The readings of these eggs are many possible and are built on different pillars, but one of them that I can immediately highlight is CASA. In 1968, Lygia Clark created the interactive installation The house is the body, whose center is a large balloon (which one can enter) and which resembles the shape of an egg. Letícia Parente brings, in the 1960s, a series of video-performances in which she places herself as an object of the home, such as IN (video, 1975), in which the artist hangs herself with a hanger in the closet as if it were a piece of clothing, and Task (video, 1982), in which it is literally ironed by another woman. Starting from roots, descent, passing through reproduction, and arriving at the protection and comfort or hiding and repression of the home, the dichotomy love and violence of the domestic universe permeates all these works, encapsulated in an oval shape.

In Japan, I mainly highlighted works by contemporary artists such as Tabaimo, Yanagi Miwa and Yoshiko Shimada. In the works of these three artists, the living flesh metaphor is evident. In the animation Japanese kitchen (1999), by Tabaimo, we see a dead woman on the kitchen floor and a pot of meat that “cooks itself”. In Yasagi Miwa's Elevator girls (photography, 1994-1998), a horde of carefully dressed women in red pantsuits form images of pools of blood in pictorial space. In Look at Me, Look at You (installation, 1995), Yoshiko Shimada brings the blood trail of Korean women raped in World War II, forgotten among the garments of that build the contemporary Japanese woman.

The egg is a closed space, which cannot be glimpsed, but whose grandeur of what it contains is intuited by every being that has already been born. A subtle and silent way of approaching the feminine, motherhood, the womb, fertility and the mysterious nature of reproduction and life. It is worth noting here that in the 1960s, Brazil, as well as other Latin American countries, was experiencing a political phase of repression and restriction of individual freedoms under the military dictatorship that lasted until the 1980s. domestic silence, resulting in an aesthetic-conceptual cloud that hovers over the work of different artists in Brazil, and in a broader Latin American view, in this historical context.

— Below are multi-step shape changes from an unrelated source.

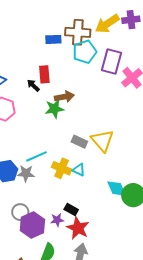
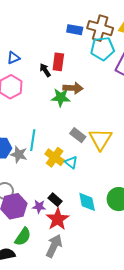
cyan line: (36, 156) -> (33, 140), turned -70
cyan diamond: (117, 189) -> (87, 202), moved

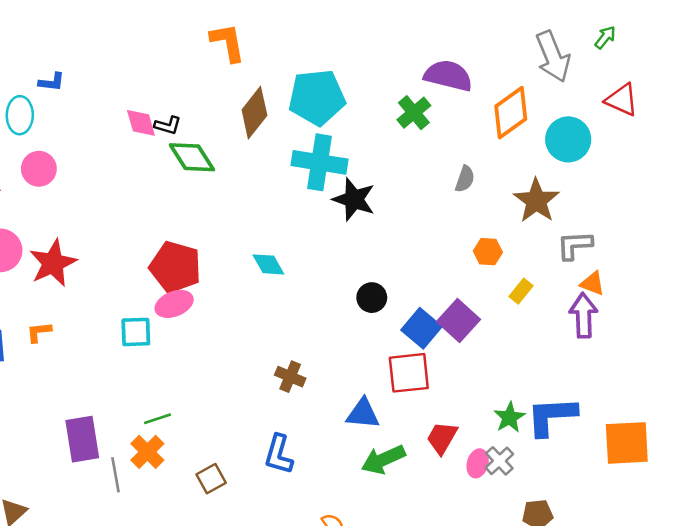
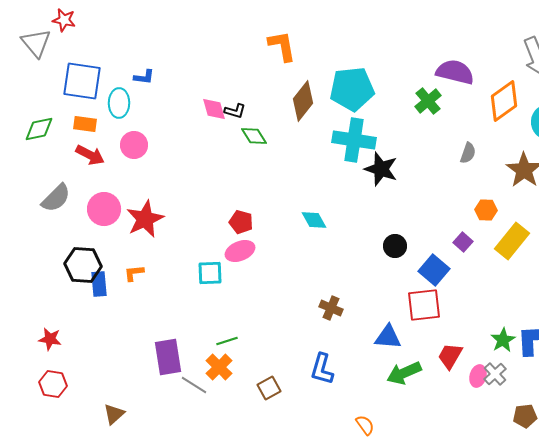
green diamond: (192, 157) -> (254, 136), size x0.7
red pentagon: (175, 267) -> (241, 222), size x0.6
yellow rectangle: (521, 291) -> (512, 241), size x1.8
purple square: (458, 321) -> (463, 242), moved, size x0.6
gray line: (115, 475) -> (194, 385), turned -48

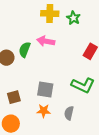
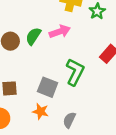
pink arrow: (46, 41) -> (60, 32), turned 138
green L-shape: (83, 85) -> (75, 72), moved, turned -100

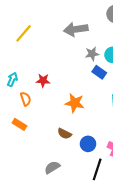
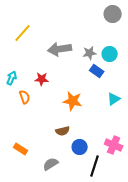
gray arrow: (76, 29) -> (60, 49), moved
orange rectangle: (19, 124) -> (21, 149), moved
brown semicircle: (64, 134) -> (63, 131), turned -40
blue circle: (88, 144) -> (80, 147), moved

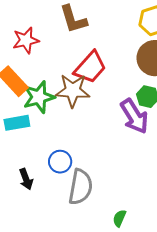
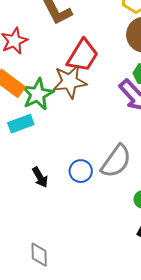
blue circle: (60, 162) -> (81, 171), moved
gray semicircle: (80, 187) -> (116, 161), moved, turned 36

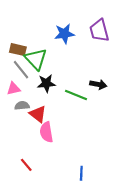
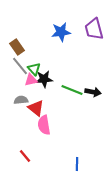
brown rectangle: (18, 50) -> (17, 47), turned 42
green triangle: (36, 59) -> (34, 69), moved, size x0.6
black arrow: (98, 84) -> (93, 92), moved
pink triangle: (14, 89) -> (31, 80), moved

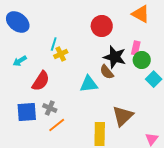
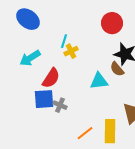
cyan arrow: (20, 61) -> (30, 58), size x1.5
blue square: (27, 112) -> (44, 99), moved
orange line: (57, 125) -> (85, 133), moved

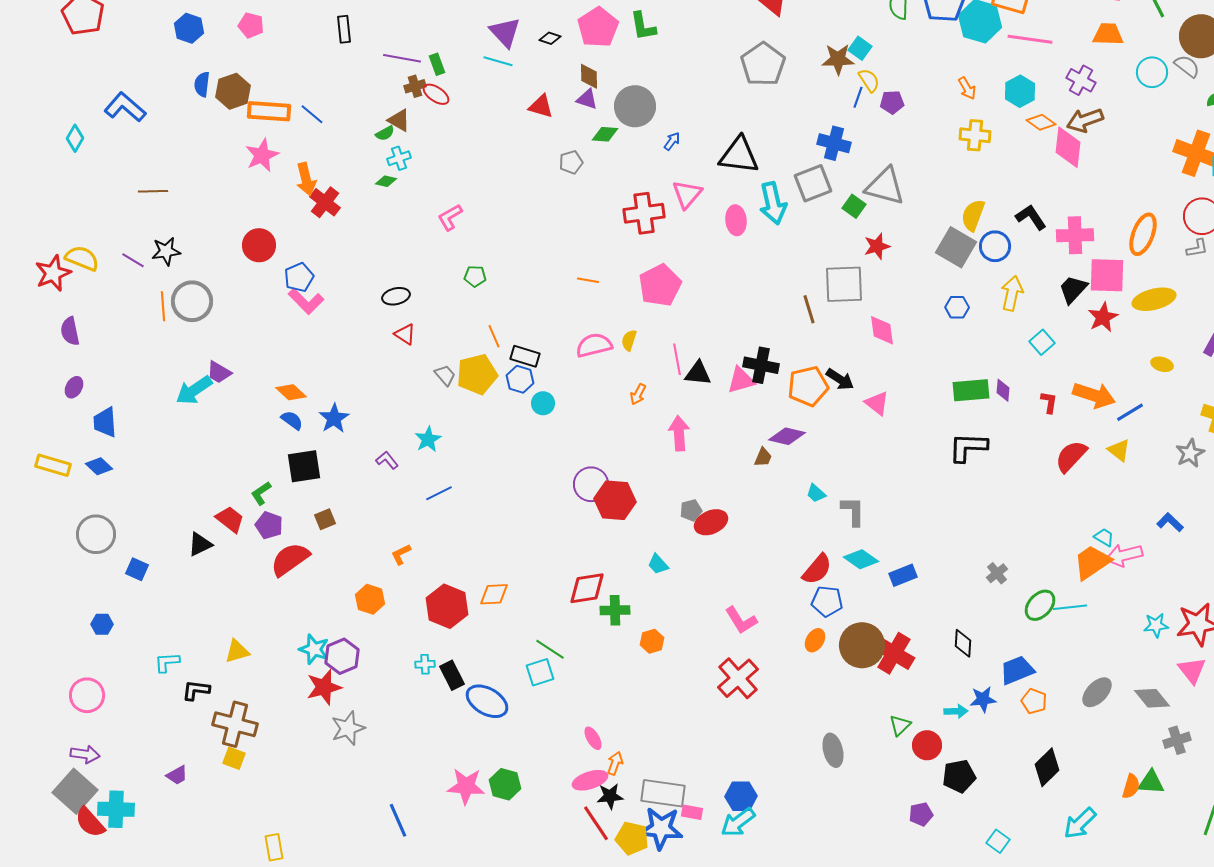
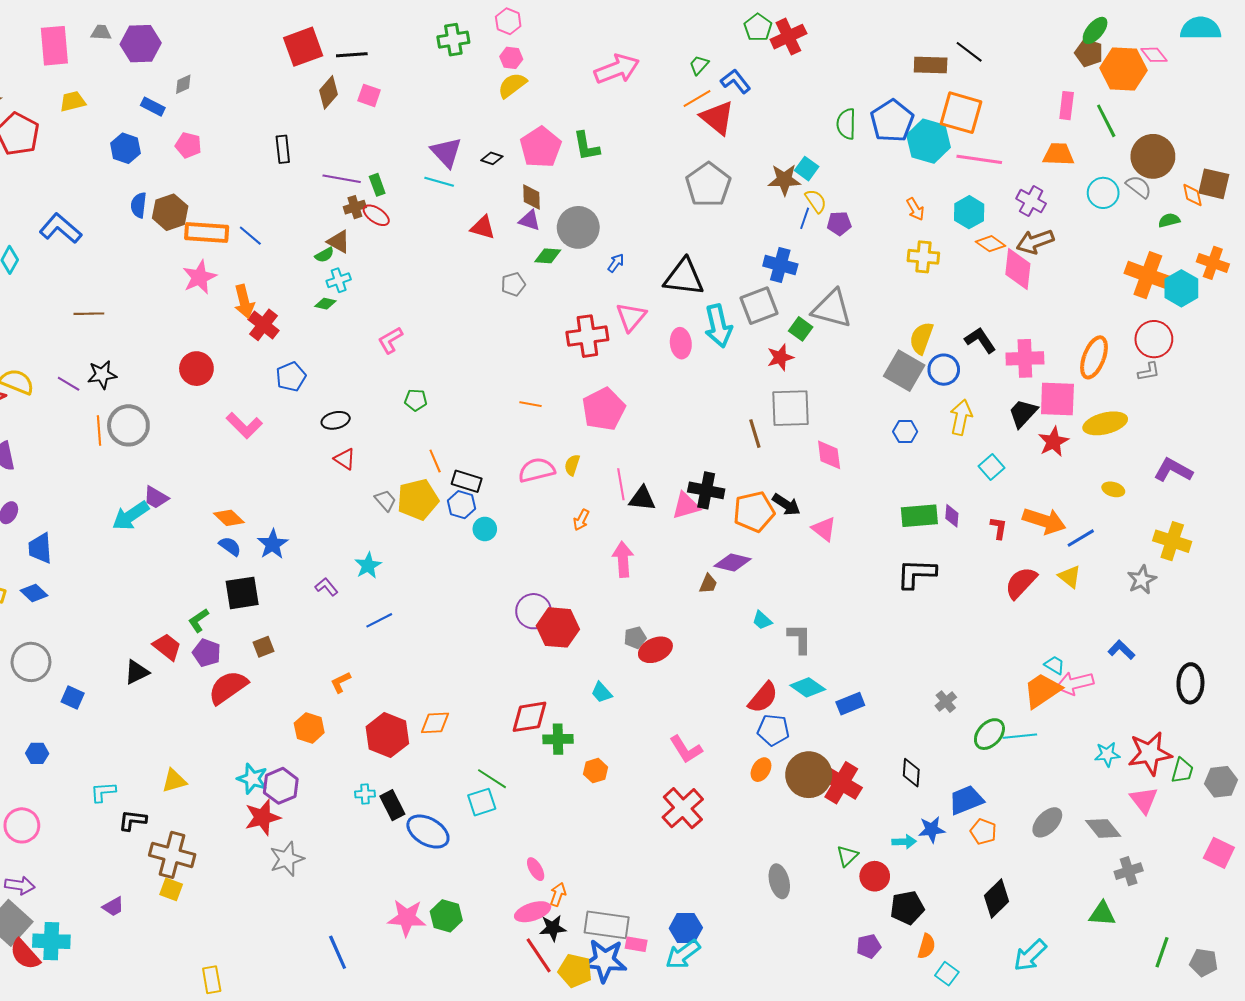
red star: (877, 246) -> (780, 357), moved
blue pentagon: (299, 277) -> (291, 377), moved
orange semicircle: (1131, 786) -> (926, 946), moved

Living flesh attracts and scares. The expressed blood and open wound of the works of Japanese artists contrasts with the subtlety of the egg. But they refer to parallel feminine universes. Unlike the political context of restrictions in Brazil, the 1960s in the history of Japanese feminism is marked by the emergence of several activist groups and movements that, in one way or another, dialogued with the development of radical feminisms, especially in the USA. Abortion, birth control pills, domestic violence, the right to one's own body and one's own reproductive time... were recurring themes in Japanese society at the time. The way of approaching these themes in the art produced by women reflects this radical character.

Despite the differences in approaches to the feminine in Brazil and Japan, from the subtlety and mystery of the egg to the invasiveness and expressiveness of the flesh that bleeds, these two near and far paths meet at a door: sound silence, a certain muteness that imposes itself on women throughout history and histories.

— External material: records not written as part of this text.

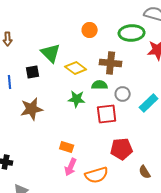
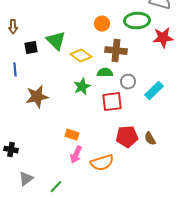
orange circle: (90, 30) -> (102, 24), moved
black square: (33, 72) -> (31, 48), moved
green star: (77, 99) -> (82, 87), turned -30
brown semicircle: (145, 172) -> (150, 139), moved

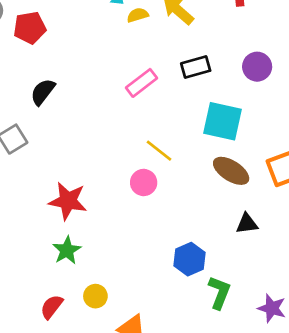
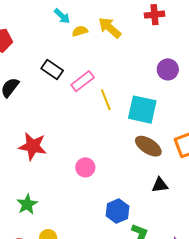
black rectangle: (196, 67) -> (52, 70), moved, turned 50
yellow line: (159, 151) -> (106, 100), moved, turned 30
pink circle: (144, 182) -> (85, 167), moved
red star: (68, 201) -> (33, 146), moved

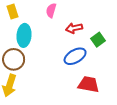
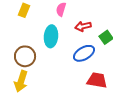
yellow rectangle: (13, 11) -> (24, 10), turned 40
cyan ellipse: (24, 35) -> (51, 36), moved

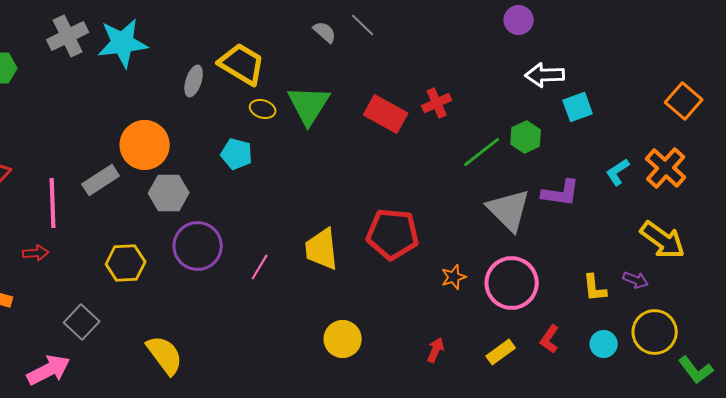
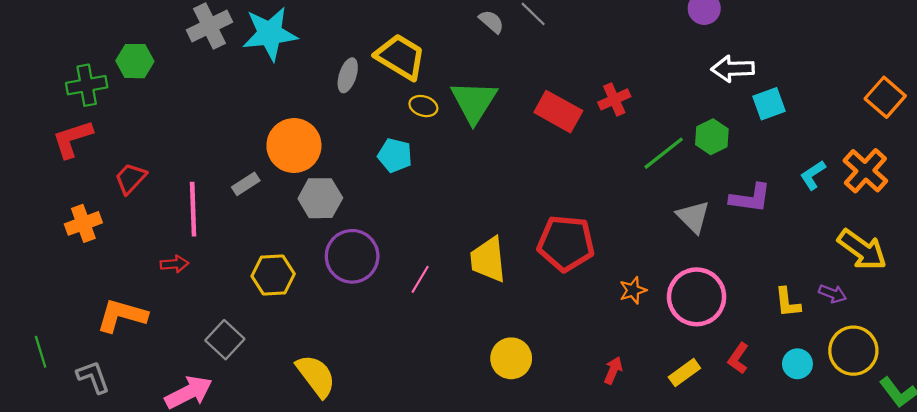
gray rectangle: (101, 180) -> (246, 184), size x0.7
gray triangle: (509, 210) -> (693, 217), size x0.7

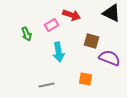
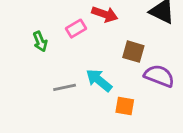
cyan arrow: (58, 52) -> (99, 80), moved, turned 138
gray line: (46, 85) -> (65, 87), moved

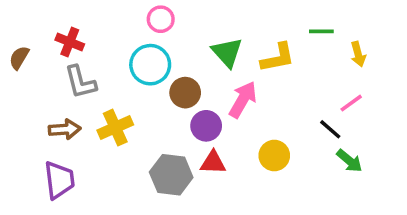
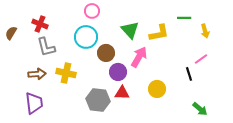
yellow cross: (115, 128) -> (66, 73), turned 36
black line: (330, 129) -> (189, 74), turned 32
green arrow: (349, 161) -> (200, 109), moved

And that already brings me back to a sentence by Judith Butler in Bodies that matter (NY, Routledge, 2011, p. 13), with which I end this post and plant the seed of a new and old, long and essential reflection, research (or struggle) to continue:

“The feminine, to use a catachresis, is domesticated and rendered unintelligible within a phallogocentrism that intends to be self-constitutive. Disawoed, the remainder of the feminine survives as the inscriptional space within that same system.”